Born in Abbazia, Italy (now Opatija, Croatia), to Hungarian parents, Gerle -- pronounced GAIR-leh -- earned a master’s degree at the Franz Liszt Academy of Music in Budapest, Hungary, and studied at the National Conservatory of Music there before he began a career as a performer.

During World War II, he was imprisoned in a labor camp because he was Jewish but escaped and hid in his teacher’s apartment in Budapest. He was one of about 20 people hiding in the apartment’s crawl spaces when Soviet soldiers raided it in 1945.


Suspected of being Nazi snipers, the group was ordered to stand before a firing squad, and, according to stories told of this incident, Gerle carried his violin with him.

Seeing the instrument, an officer told him to play a piece by Tchaikovsky, which Gerle did. It convinced the officer that he and the others were not Nazis, and all of them were set free.

Gerle moved to Paris, then to Luxembourg, where he was staff soloist with Radio Luxembourg for a brief time.

He moved to the U.S. in 1950 to accept a fellowship at the University of Illinois. During the ‘50s, he was concertmaster of the student orchestra at the Tanglewood Music Festival in Massachusetts one summer and concertmaster of the San Diego Symphony another summer.


In 1956, a group of his admirers in San Diego bought Gerle the $45,000 Stradivarius violin that he had borrowed from a New York dealer for his appearance in San Diego.

Of Gerle’s performance in a concert at New York’s Town Hall in 1958, a New York Times reviewer wrote: “He had some of the steadiest bow arms this listener has ever heard, and his intonation is flawless.”

Through the 1960s, the violinist performed with orchestras in the U.S. and Europe and had a lively career as a recording artist of works by Beethoven, Samuel Barber and others.

In 1970, Gerle and pianist Marilyn Neeley won an Emmy Award for a series of televised performances of the complete Beethoven violin and piano sonatas.

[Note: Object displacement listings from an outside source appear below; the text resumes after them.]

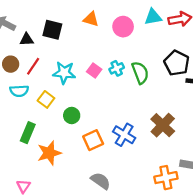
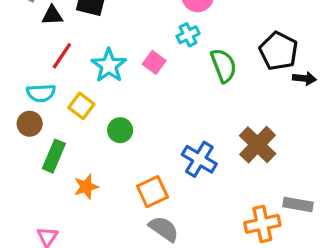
brown circle: (11, 64) -> (30, 124), moved
cyan cross: (117, 68) -> (188, 35), moved
cyan star: (64, 73) -> (109, 66), turned 30
orange square: (93, 140) -> (152, 192), moved
orange star: (49, 153) -> (86, 187), size x0.7

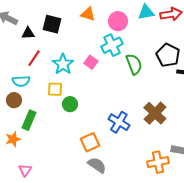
cyan cross: (188, 35) -> (112, 45), size x1.5
yellow square: (81, 106) -> (55, 89), moved, turned -35
orange star: (86, 187) -> (13, 139), moved

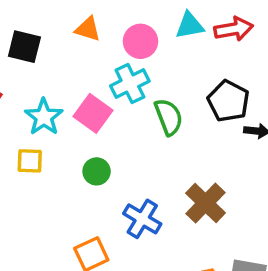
pink square: (91, 62) -> (93, 113), size x1.5
green circle: (70, 104) -> (97, 171), moved

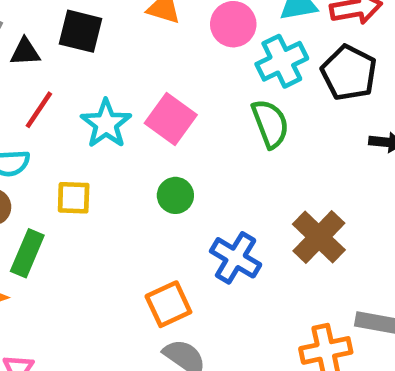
cyan cross: (130, 83) -> (282, 61), moved
black pentagon: (228, 101) -> (349, 73), moved
yellow square: (30, 161) -> (74, 198), moved

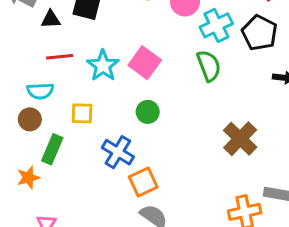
red line: (39, 110) -> (60, 57), turned 50
blue cross: (236, 258) -> (118, 152), moved

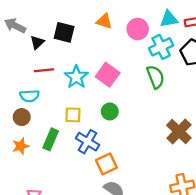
black triangle: (51, 19) -> (37, 42), turned -40
yellow square: (82, 113) -> (73, 115), moved
green rectangle: (52, 149) -> (51, 139), moved
orange star: (28, 178) -> (21, 146), moved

The couple married that same year.


Gerle taught music at several schools, including the Peabody Conservatory of Music in Baltimore, before he joined the faculty of the University of Maryland, Baltimore County, in 1972.

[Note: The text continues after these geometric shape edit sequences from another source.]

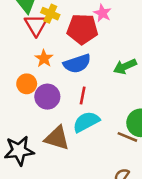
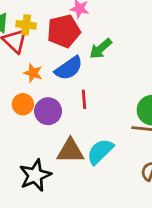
green arrow: (125, 66) -> (101, 49), moved
cyan semicircle: (86, 122) -> (100, 151), moved

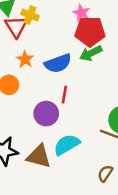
red pentagon: (64, 31) -> (90, 31), moved
purple circle: (48, 111) -> (46, 114), moved
brown triangle: (70, 151) -> (39, 156), moved

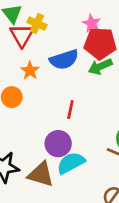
blue semicircle: (58, 63) -> (64, 60), moved
purple circle: (46, 114) -> (58, 144), moved

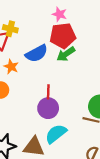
pink star: (92, 23) -> (59, 14), moved
purple circle: (58, 144) -> (48, 108), moved

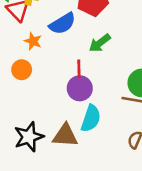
green arrow: (66, 54) -> (100, 43), moved
cyan semicircle: (56, 134) -> (91, 118), turned 150

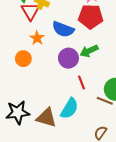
blue semicircle: (62, 24) -> (63, 29), turned 40
red line: (79, 69) -> (82, 83), moved, turned -32
purple circle: (80, 88) -> (68, 58), moved

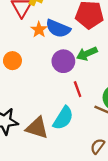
orange star: (37, 38) -> (39, 30), moved

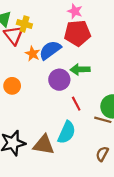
blue semicircle: (58, 29) -> (50, 50), turned 130
green arrow: (87, 54) -> (80, 69), turned 30

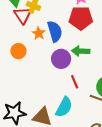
blue semicircle: (50, 50) -> (55, 31), turned 105
orange circle: (12, 86) -> (18, 51), moved

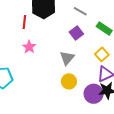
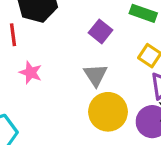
yellow circle: (69, 81) -> (108, 112), size x1.5

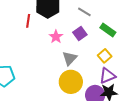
pink star: (31, 73) -> (56, 37), moved

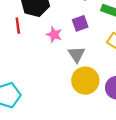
purple square: (80, 34) -> (80, 23), turned 32

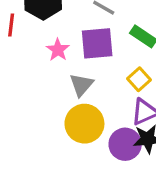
purple square: (80, 23) -> (97, 43), size x1.5

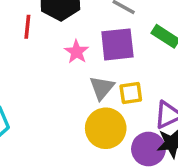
yellow square: (139, 79) -> (131, 93), moved, turned 35

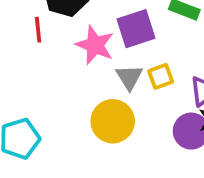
pink star: (77, 52) -> (95, 45), size x1.5
yellow circle: (106, 128) -> (113, 121), moved

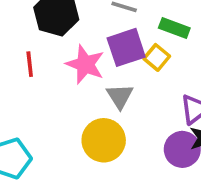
red line: (38, 30) -> (30, 64), moved
yellow square: (161, 76) -> (157, 57), moved, turned -30

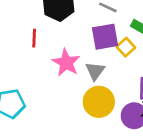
pink star: (85, 64) -> (66, 63), moved
yellow circle: (104, 140) -> (99, 102), moved

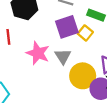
yellow circle: (99, 102) -> (83, 76), moved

He was also on the faculty of the Catholic University of America in Washington, D.C., and took part in chamber music series at the Library of Congress and elsewhere.

His memoir, “Playing It By Heart,” was published this fall, and his books on musical technique, “The Art of Practicing the Violin” (1983) and “The Art of Bowing Practice: Expressive Bow Technique” (1991), continue to be used in music programs.

Besides his son, who is a composer and musician in New York City, Gerle is survived by his wife, a USC graduate who was raised in Glendale and taught music at her alma mater for some years.